About this task:
What you return should be the full listing, copied exactly and stripped of its pictures.

Given records:
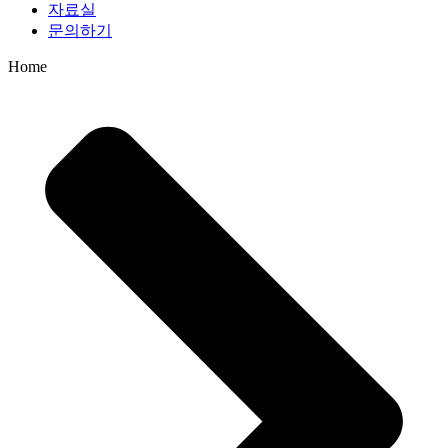
자료실
문의하기
Home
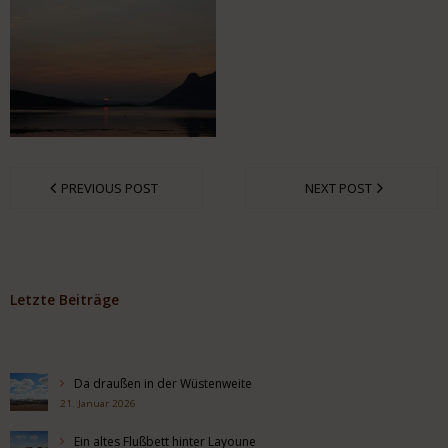
PREVIOUS POST
NEXT POST
Letzte Beiträge
Da draußen in der Wüstenweite
21. Januar 2026
Ein altes Flußbett hinter Layoune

Task answer:
자료실
문의하기
Home
PREVIOUS POST
NEXT POST
Letzte Beiträge
Da draußen in der Wüstenweite
21. Januar 2026
Ein altes Flußbett hinter Layoune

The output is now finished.